Interesting projection that, because the pharaohs supposedly wielded powers, then the statues of them did too; i.e., that the image and likeness (to borrow a phrase) was the source or expression of spiritual power.
It wasn’t mysogeny? It has to be mysogeny!
She was treated l8je every ither pharoah but evidence was REQUIRED to prove she was not mistreated worse.
I think historians have had a gender problem.
It makes sense especially, then, why God didn’t want His people involved in idol creation and worship, like the nearby pagans.
Sympathetic magic. One of humanities oldest beliefs. And yes the Egyptians were one group who believed in it.
...sort of. The Egyptians believed that a person's spirit, the Ka, needed a body to inhabit. If the real, physical body died (the Ba), then an appropriate replica would do. This might be the individual's mummy, or a statue, or an idol. The Egyptians were unsurpassed in creating statues and idols that did seem to have a spirit. Even we, so far removed from their belief system, can feel it by gazing at them.
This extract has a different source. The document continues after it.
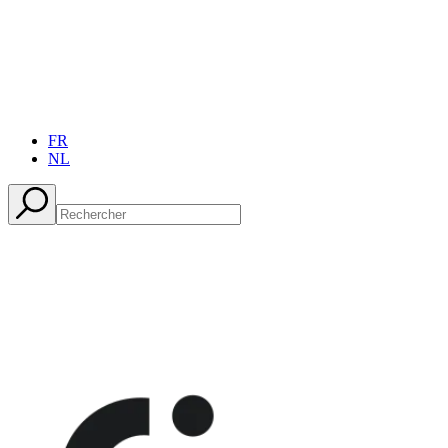
FR
NL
If you go to the Egyptian collection at the Metropolitan Museum of Art, or the very good Egyptian collection at the Brooklyn Museum, you will see many examples of these statues that were placed in tombs and later defaced by robbers. Typically, the noses and mouths are mutilated, especially on the male statues. This was done, I believe, as a precaution by the robbers, to disable the Ka, the spirit, of the person whose tomb was being robbed so that it would not take its revenge on them.